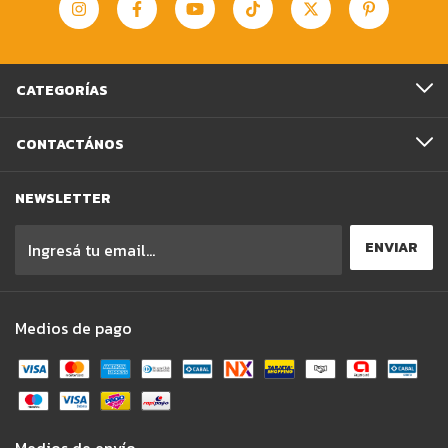
CATEGORÍAS
CONTACTÁNOS
NEWSLETTER
Medios de pago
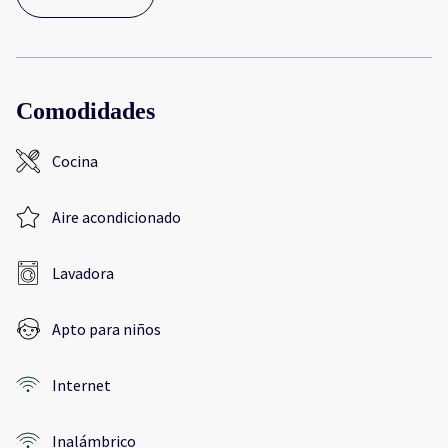
Comodidades
Cocina
Aire acondicionado
Lavadora
Apto para niños
Internet
Inalámbrico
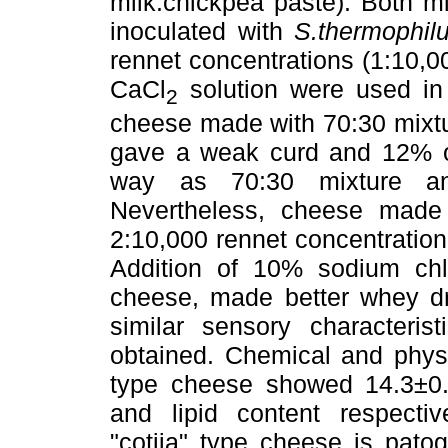
milk:chickpea paste). Both m
inoculated with
S.thermophil
rennet concentrations (1:10,0
CaCl
solution were used in
2
cheese made with 70:30 mixtu
gave a weak curd and 12% of 
way as 70:30 mixture and
Nevertheless, cheese made
2:10,000 rennet concentration
Addition of 10% sodium chlo
cheese, made better whey dra
similar sensory characteri
obtained. Chemical and physi
type cheese showed 14.3±0.
and lipid content respective
"cotija" type cheese is pato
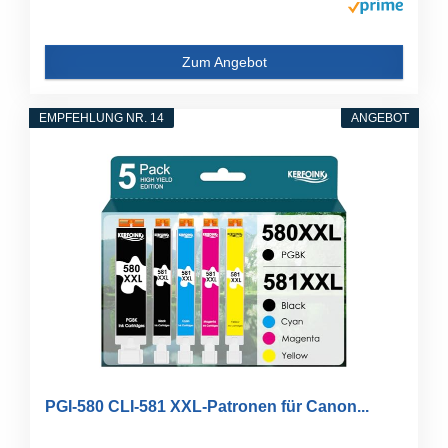
Zum Angebot
EMPFEHLUNG NR. 14
ANGEBOT
PGI-580 CLI-581 XXL-Patronen für Canon...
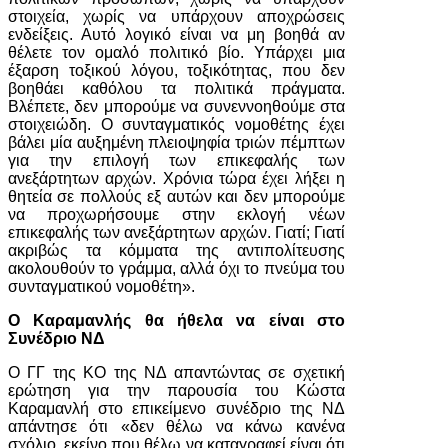
στοιχεία, χωρίς να υπάρχουν αποχρώσεις
ενδείξεις. Αυτό λογικό είναι να μη βοηθά αν
θέλετε τον ομαλό πολιτικό βίο. Υπάρχει μια
έξαρση τοξικού λόγου, τοξικότητας, που δεν
βοηθάει καθόλου τα πολιτικά πράγματα.
Βλέπετε, δεν μπορούμε να συνεννοηθούμε στα
στοιχειώδη. Ο συνταγματικός νομοθέτης έχει
βάλει μία αυξημένη πλειοψηφία τριών πέμπτων
για την επιλογή των επικεφαλής των
ανεξάρτητων αρχών. Χρόνια τώρα έχει λήξει η
θητεία σε πολλούς εξ αυτών και δεν μπορούμε
να προχωρήσουμε στην εκλογή νέων
επικεφαλής των ανεξάρτητων αρχών. Γιατί; Γιατί
ακριβώς τα κόμματα της αντιπολίτευσης
ακολουθούν το γράμμα, αλλά όχι το πνεύμα του
συνταγματικού νομοθέτη».
Ο Καραμανλής θα ήθελα να είναι στο
Συνέδριο ΝΔ
Ο ΓΓ της ΚΟ της ΝΔ απαντώντας σε σχετική
ερώτηση για την παρουσία του Κώστα
Καραμανλή στο επικείμενο συνέδριο της ΝΔ
απάντησε ότι «δεν θέλω να κάνω κανένα
σχόλιο, εκείνο που θέλω να καταγραφεί είναι ότι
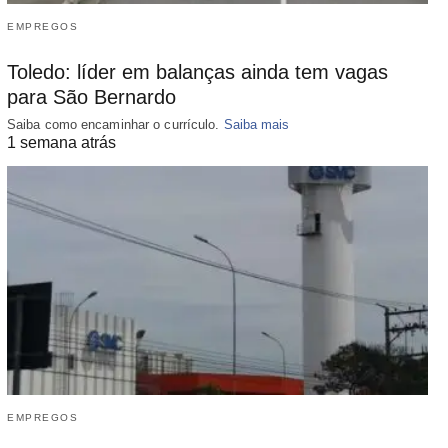
EMPREGOS
Toledo: líder em balanças ainda tem vagas
para São Bernardo
Saiba como encaminhar o currículo.
Saiba mais
1 semana atrás
EMPREGOS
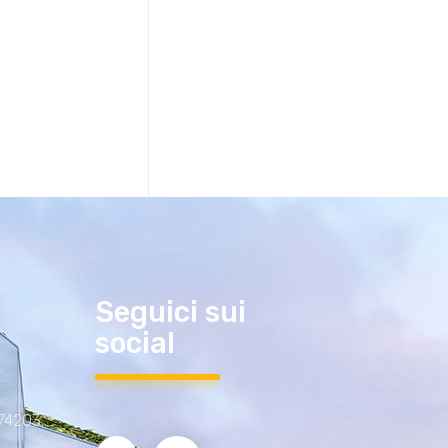
Seguici sui
social
 74203,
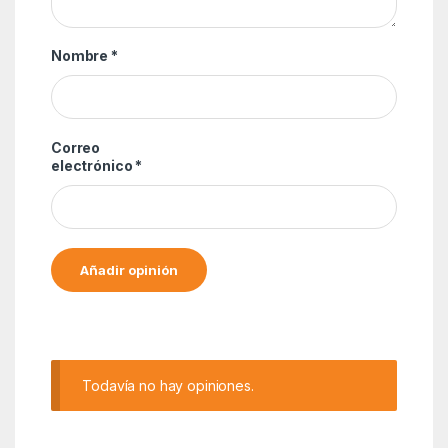
Nombre
*
Correo
electrónico
*
Alternative:
Todavía no hay opiniones.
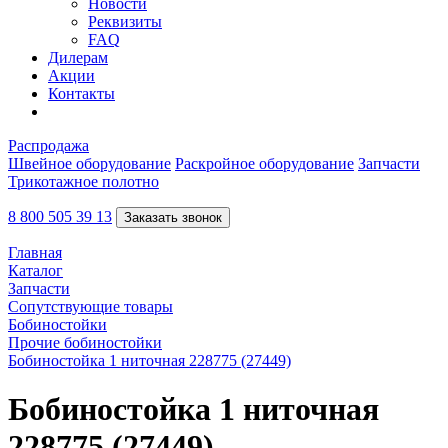
Новости
Реквизиты
FAQ
Дилерам
Акции
Контакты
Распродажа
Швейное оборудование
Раскройное оборудование
Запчасти
Трикотажное полотно
8 800 505 39 13
Заказать звонок
Главная
Каталог
Запчасти
Сопутствующие товары
Бобиностойки
Прочие бобиностойки
Бобиностойка 1 ниточная 228775 (27449)
Бобиностойка 1 ниточная
228775 (27449)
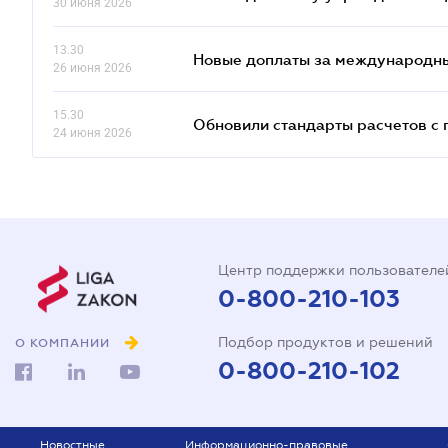
30 июня 2026
13.30
Новые доплаты за международны
26 июня 2026
15.30
Обновили стандарты расчетов с 
24 июня 2026
Центр поддержки пользователе
0-800-210-103
Подбор продуктов и решений
О КОМПАНИИ
0-800-210-102
Новостные
Информационно-правовые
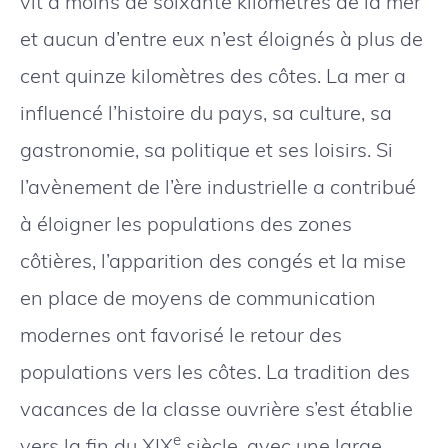
vit à moins de soixante kilomètres de la mer
et aucun d’entre eux n’est éloignés à plus de
cent quinze kilomètres des côtes. La mer a
influencé l’histoire du pays, sa culture, sa
gastronomie, sa politique et ses loisirs. Si
l’avènement de l’ère industrielle a contribué
à éloigner les populations des zones
côtières, l’apparition des congés et la mise
en place de moyens de communication
modernes ont favorisé le retour des
populations vers les côtes. La tradition des
vacances de la classe ouvrière s’est établie
e
vers la fin du XIX
siècle, avec une large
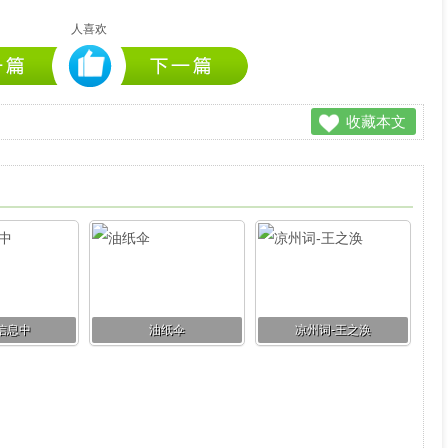
人喜欢
收藏本文
信息中
油纸伞
凉州词-王之涣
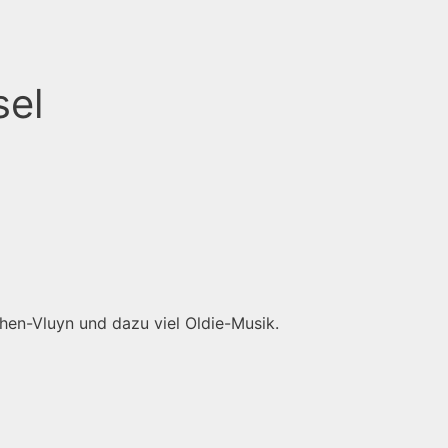
sel
hen-Vluyn und dazu viel Oldie-Musik.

************

- EXERCISE AIM
Produce the entries above once more, exactly as given, with each picture left out.

- YOUR RESPONSE
CATEGORÍAS
CONTACTÁNOS
NEWSLETTER
Medios de pago
Comodidades
Cocina
Aire acondicionado
Lavadora
Apto para niños
Internet
Inalámbrico
milk:chickpea paste). Both m
inoculated with
S.thermophil
rennet concentrations (1:10,0
CaCl
solution were used in
2
cheese made with 70:30 mixtu
gave a weak curd and 12% of 
way as 70:30 mixture and
Nevertheless, cheese made
2:10,000 rennet concentration
Addition of 10% sodium chlo
cheese, made better whey dra
similar sensory characteri
obtained. Chemical and physi
type cheese showed 14.3±0.
and lipid content respective
"cotija" type cheese is pato
Zum Angebot
EMPFEHLUNG NR. 14
ANGEBOT
PGI-580 CLI-581 XXL-Patronen für Canon...
στοιχεία, χωρίς να υπάρχουν αποχρώσεις
ενδείξεις. Αυτό λογικό είναι να μη βοηθά αν
θέλετε τον ομαλό πολιτικό βίο. Υπάρχει μια
έξαρση τοξικού λόγου, τοξικότητας, που δεν
βοηθάει καθόλου τα πολιτικά πράγματα.
Βλέπετε, δεν μπορούμε να συνεννοηθούμε στα
στοιχειώδη. Ο συνταγματικός νομοθέτης έχει
βάλει μία αυξημένη πλειοψηφία τριών πέμπτων
για την επιλογή των επικεφαλής των
ανεξάρτητων αρχών. Χρόνια τώρα έχει λήξει η
θητεία σε πολλούς εξ αυτών και δεν μπορούμε
να προχωρήσουμε στην εκλογή νέων
επικεφαλής των ανεξάρτητων αρχών. Γιατί; Γιατί
ακριβώς τα κόμματα της αντιπολίτευσης
ακολουθούν το γράμμα, αλλά όχι το πνεύμα του
συνταγματικού νομοθέτη».
Ο Καραμανλής θα ήθελα να είναι στο
Συνέδριο ΝΔ
Ο ΓΓ της ΚΟ της ΝΔ απαντώντας σε σχετική
ερώτηση για την παρουσία του Κώστα
Καραμανλή στο επικείμενο συνέδριο της ΝΔ
απάντησε ότι «δεν θέλω να κάνω κανένα
σχόλιο, εκείνο που θέλω να καταγραφεί είναι ότι
EMPREGOS
Toledo: líder em balanças ainda tem vagas
para São Bernardo
Saiba como encaminhar o currículo.
Saiba mais
1 semana atrás
EMPREGOS
Seguici sui
social
 74203,
Nombre
*
Correo
electrónico
*
Alternative:
Todavía no hay opiniones.
Новости
Реквизиты
FAQ
Дилерам
Акции
Контакты
Распродажа
Швейное оборудование
Раскройное оборудование
Запчасти
Трикотажное полотно
8 800 505 39 13
Заказать звонок
Главная
Каталог
Запчасти
Сопутствующие товары
Бобиностойки
Прочие бобиностойки
Бобиностойка 1 ниточная 228775 (27449)
Бобиностойка 1 ниточная
228775 (27449)
30 июня 2026
13.30
Новые доплаты за международны
26 июня 2026
15.30
Обновили стандарты расчетов с 
24 июня 2026
Центр поддержки пользователе
0-800-210-103
Подбор продуктов и решений
О КОМПАНИИ
0-800-210-102
Новостные
Информационно-правовые
vit à moins de soixante kilomètres de la mer
et aucun d’entre eux n’est éloignés à plus de
cent quinze kilomètres des côtes. La mer a
influencé l’histoire du pays, sa culture, sa
gastronomie, sa politique et ses loisirs. Si
l’avènement de l’ère industrielle a contribué
à éloigner les populations des zones
côtières, l’apparition des congés et la mise
en place de moyens de communication
modernes ont favorisé le retour des
populations vers les côtes. La tradition des
vacances de la classe ouvrière s’est établie
e
vers la fin du XIX
siècle, avec une large
人喜欢
收藏本文
信息中
油纸伞
凉州词-王之涣
sel
hen-Vluyn und dazu viel Oldie-Musik.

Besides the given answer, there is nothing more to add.